Hunted Like Fair Game
Artist displays plight of Black young men
Diane Xavier | 8/23/2013, 7:15 a.m. | Updated on 8/26/2013, 12:25 a.m.
Her goals as an artist are to spark conversations about these issues.
“People come up to me and ask, ‘What can I do?’ People are asking when they see my paintings, how they can help,” she said with an answer in mind. “We can attend forums, we can march, and we can rally and do something to make a change. Art is my platform and is what I’m utilizing to awaken people and initiate conversation.”
Gay also wants to set an example for her son.
“I want him to be able to be free, walk freely amongst his peers,” she said. “For me, it’s me speaking to my son and telling him that I do see what’s going on and you do matter. You can still carry yourself and you will be loved and protected but also be aware that not everybody sees you the way I see you, but that’s okay.

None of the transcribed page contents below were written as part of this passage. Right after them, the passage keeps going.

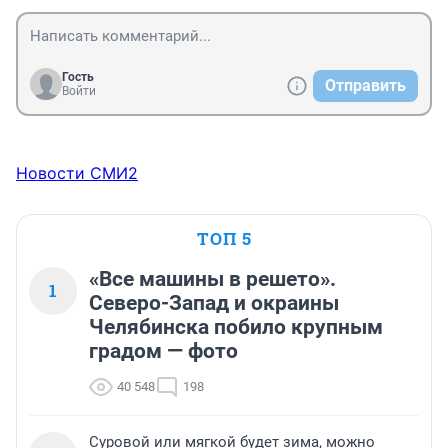
Гость
Отправить
Войти
Новости СМИ2
ТОП 5
«Все машины в решето».
1
Северо-Запад и окраины
Челябинска побило крупным
градом — фото
40 548
198
Суровой или мягкой будет зима, можно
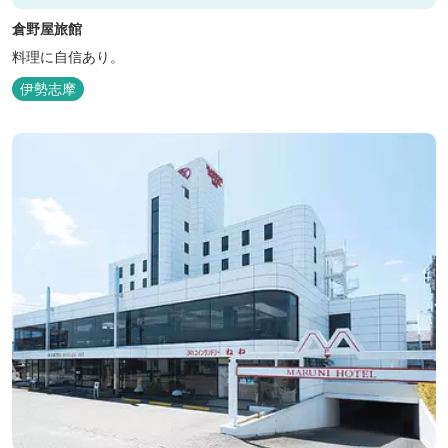
倉野屋旅館
料理に自信あり。
伊勢志摩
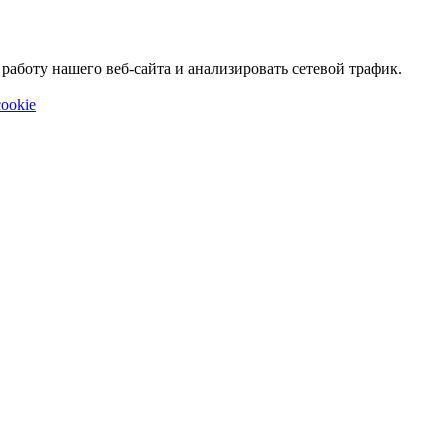
аботу нашего веб-сайта и анализировать сетевой трафик.
ookie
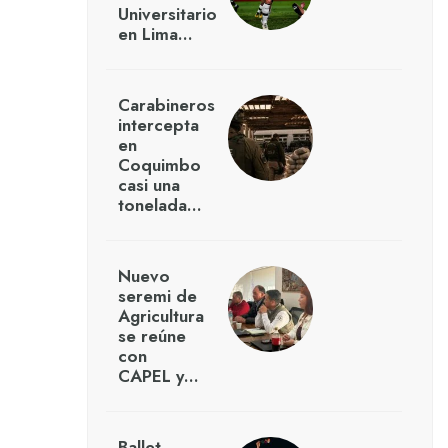
Universitario
en Lima…
Carabineros
intercepta
en
Coquimbo
casi una
tonelada…
Nuevo
seremi de
Agricultura
se reúne
con
CAPEL y…
Ballet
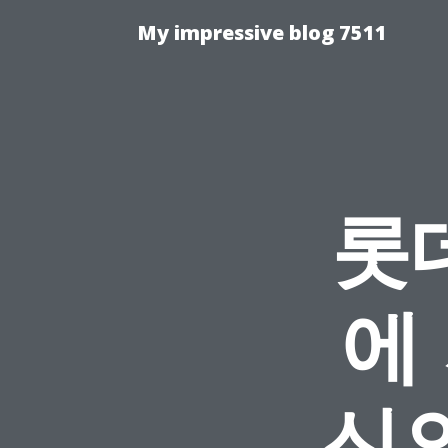
My impressive blog 7511
롯
에
신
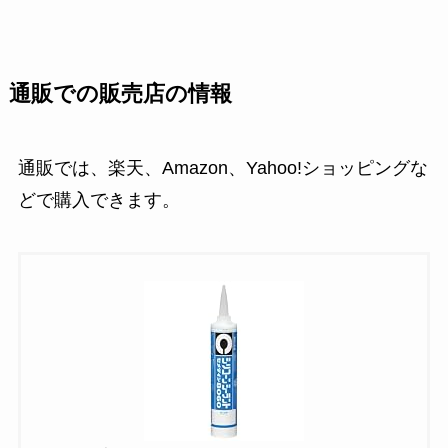
通販での販売店の情報
通販では、楽天、Amazon、Yahoo!ショッピングな
どで購入できます。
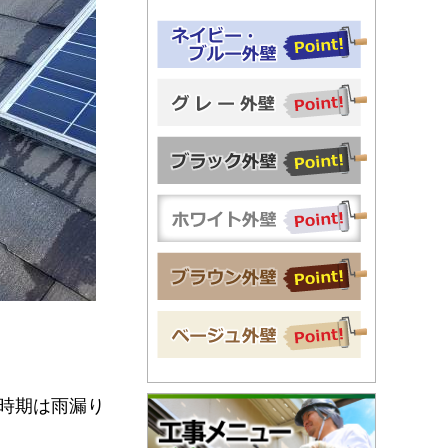
時期は雨漏り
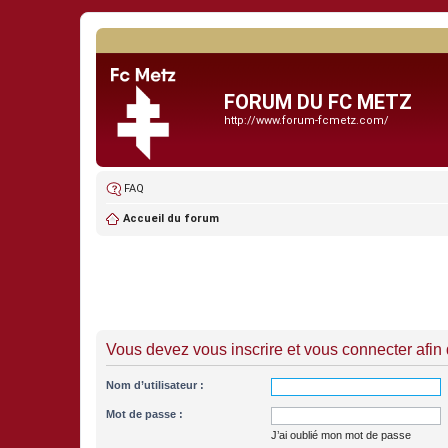
FORUM DU FC METZ
http://www.forum-fcmetz.com/
FAQ
Accueil du forum
Vous devez vous inscrire et vous connecter afin de
Nom d’utilisateur :
Mot de passe :
J’ai oublié mon mot de passe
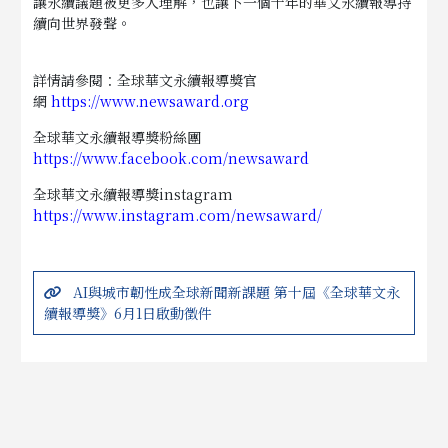
讓永續議題被更多人理解，也讓下一個十年的華文永續報導持
續向世界發聲。
詳情請參閱：全球華文永續報導獎官
網
https://www.newsaward.org
全球華文永續報導獎粉絲團
https://www.facebook.com/newsaward
全球華文永續報導獎
instagram
https://www.instagram.com/newsaward/
AI與城市韌性成全球新聞新課題 第十屆《全球華文永
續報導獎》6月1日啟動徵件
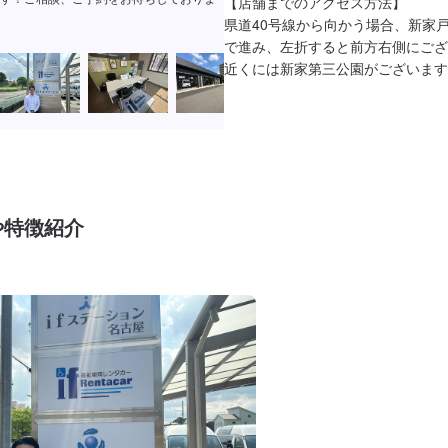
【店舗までのアクセス方法】

県道40号線から向かう場合、新家
で進み、左折すると前方右側にござ
近くには新家第三公園がございます
や特徴紹介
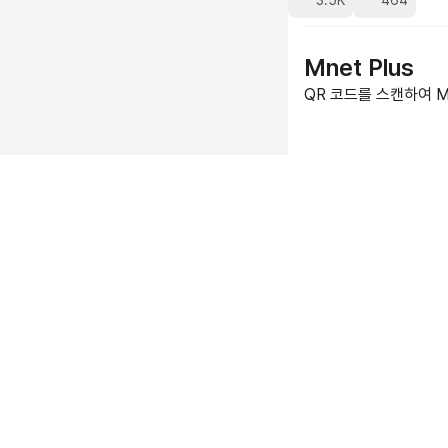
3.5K
464
Mnet Plus
QR 코드를 스캔하여 Mn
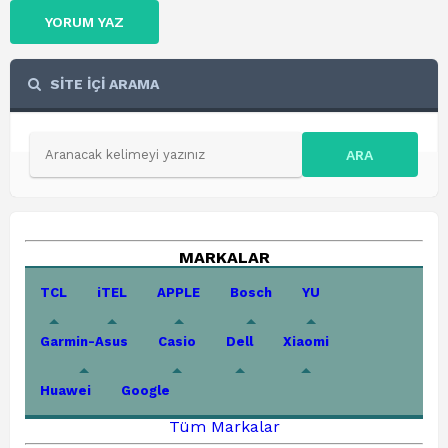
YORUM YAZ
SİTE İÇİ ARAMA
ARA
MARKALAR
TCL
iTEL
APPLE
Bosch
YU
Garmin-Asus
Casio
Dell
Xiaomi
Huawei
Google
Tüm Markalar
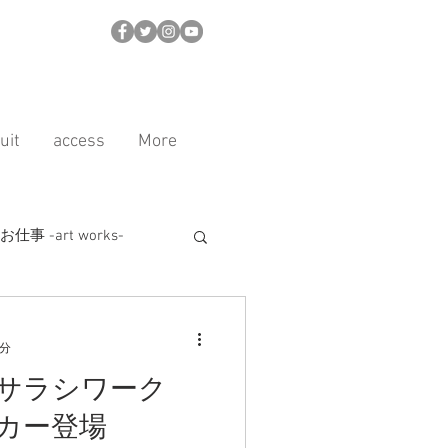
uit
access
More
事 -art works-
ル
商品紹介
1分
ks（サラシワーク
カー登場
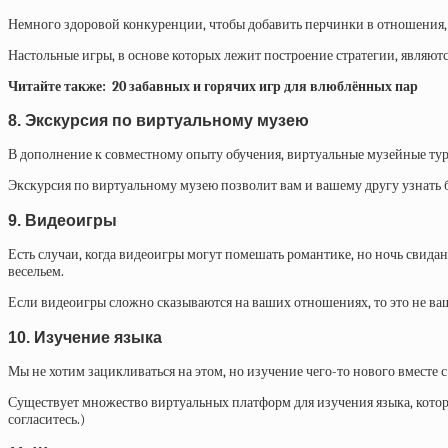
Немного здоровой конкуренции, чтобы добавить перчинки в отношения,
Настольные игры, в основе которых лежит построение стратегии, являют
Читайте также: 20 забавных и горячих игр для влюблённых пар
8. Экскурсия по виртуальному музею
В дополнение к совместному опыту обучения, виртуальные музейные тур
Экскурсия по виртуальному музею позволит вам и вашему другу узнать б
9. Видеоигры
Есть случаи, когда видеоигры могут помешать романтике, но ночь свидан
весельем.
Если видеоигры сложно сказываются на ваших отношениях, то это не ваш
10. Изучение языка
Мы не хотим зацикливаться на этом, но изучение чего-то нового вместе
Существует множество виртуальных платформ для изучения языка, которые 
согласитесь.)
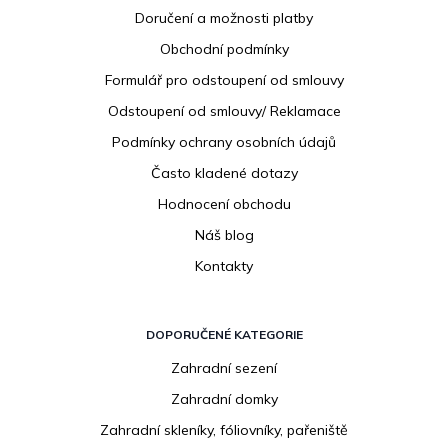
p
Doručení a možnosti platby
a
Obchodní podmínky
t
í
Formulář pro odstoupení od smlouvy
Odstoupení od smlouvy/ Reklamace
Podmínky ochrany osobních údajů
Často kladené dotazy
Hodnocení obchodu
Náš blog
Kontakty
DOPORUČENÉ KATEGORIE
Zahradní sezení
Zahradní domky
Zahradní skleníky, fóliovníky, pařeniště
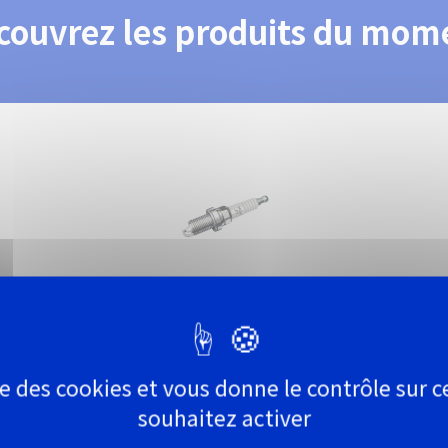
couvrez les produits du mom
Bougie d'allumage
ise des cookies et vous donne le contrôle sur 
souhaitez activer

Having to give my son reassurance after the Trayvon Martin verdict was interesting because I wanted to let him know that this was an isolated incident but we continue to see this happen in the news such as the violence in Chicago.”
One of the images depicted in Gay’s artwork is called Father Perpetual Help. This painting has an image of a father holding a baby in his arms.

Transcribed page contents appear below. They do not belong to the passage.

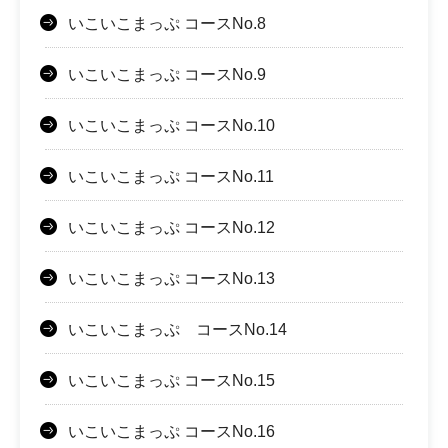
いこいこまっぷ コースNo.8
いこいこまっぷ コースNo.9
いこいこまっぷ コースNo.10
いこいこまっぷ コースNo.11
いこいこまっぷ コースNo.12
いこいこまっぷ コースNo.13
いこいこまっぷ コースNo.14
いこいこまっぷ コースNo.15
いこいこまっぷ コースNo.16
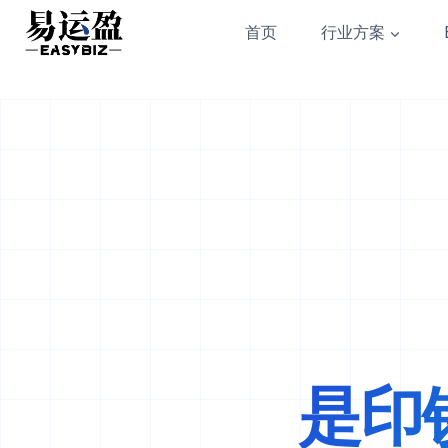
Skip
首页
行业方案
to
content
是印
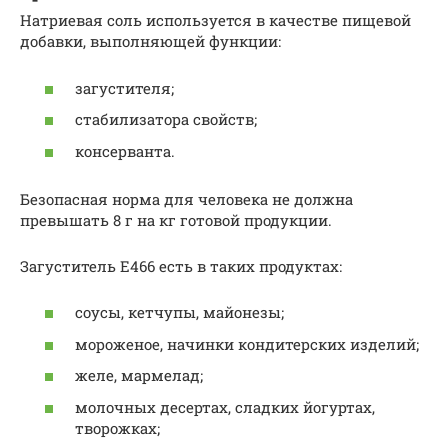
Натриевая соль используется в качестве пищевой
добавки, выполняющей функции:
загустителя;
стабилизатора свойств;
консерванта.
Безопасная норма для человека не должна
превышать 8 г на кг готовой продукции.
Загуститель Е466 есть в таких продуктах:
соусы, кетчупы, майонезы;
мороженое, начинки кондитерских изделий;
желе, мармелад;
молочных десертах, сладких йогуртах,
творожках;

“In Father Perpetual Help, it’s me speaking to fatherless homes, fathers needing to be in the homes, and fathers needing to return to their children,” Gay said. “I got the name after the Mother of Perpetual Help, the Madonna of Perpetual Help. The Madonna is always watching over, always protecting the infant baby Jesus and I am using that same type of iconic imagery and switching it and making it the African American male which needs to protect, watch over, and be there for his son so that they are healthy, well and protected.”

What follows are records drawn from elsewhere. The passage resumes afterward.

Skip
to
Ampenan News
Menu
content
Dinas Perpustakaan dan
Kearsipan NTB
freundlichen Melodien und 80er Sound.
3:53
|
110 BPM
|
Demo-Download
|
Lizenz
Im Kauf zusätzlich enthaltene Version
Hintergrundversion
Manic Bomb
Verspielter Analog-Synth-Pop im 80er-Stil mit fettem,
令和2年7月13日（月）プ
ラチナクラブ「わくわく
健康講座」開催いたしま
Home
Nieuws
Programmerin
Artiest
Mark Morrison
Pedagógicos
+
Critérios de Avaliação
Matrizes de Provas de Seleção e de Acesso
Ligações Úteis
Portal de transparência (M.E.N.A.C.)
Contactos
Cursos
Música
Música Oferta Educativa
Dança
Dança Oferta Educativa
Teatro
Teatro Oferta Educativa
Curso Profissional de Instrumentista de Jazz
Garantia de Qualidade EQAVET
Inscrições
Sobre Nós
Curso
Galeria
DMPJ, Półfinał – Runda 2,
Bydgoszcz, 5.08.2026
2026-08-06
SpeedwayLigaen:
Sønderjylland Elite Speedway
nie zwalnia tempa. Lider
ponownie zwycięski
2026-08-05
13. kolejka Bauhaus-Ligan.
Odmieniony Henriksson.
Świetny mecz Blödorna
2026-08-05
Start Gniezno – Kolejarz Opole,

With years of high rates of death, incarceration and high-school dropouts, sparked by high rates of fatherless homes and crime rates in the news, African Americans may be desensitized toward the situation or even discouraged in their ability to make a difference. Yet, knowing that every person can make a difference, Gay hopes that the conversations sparked by The Fair Game Project will inspire others to do whatever they can to make a positive impact in the lives of young Black men in America.